Return all of the entries below exactly as they are given.
★ ★ ★
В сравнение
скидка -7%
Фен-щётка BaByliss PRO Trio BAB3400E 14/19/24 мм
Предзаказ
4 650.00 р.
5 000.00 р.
★ ★ ★
_SOLUTION FOR THIS PROBLEM_.
В сравнение
скидка -7%
Фен-щётка BaByliss PRO Trio BAB3400E 14/19/24 мм
Предзаказ
4 650.00 р.
5 000.00 р.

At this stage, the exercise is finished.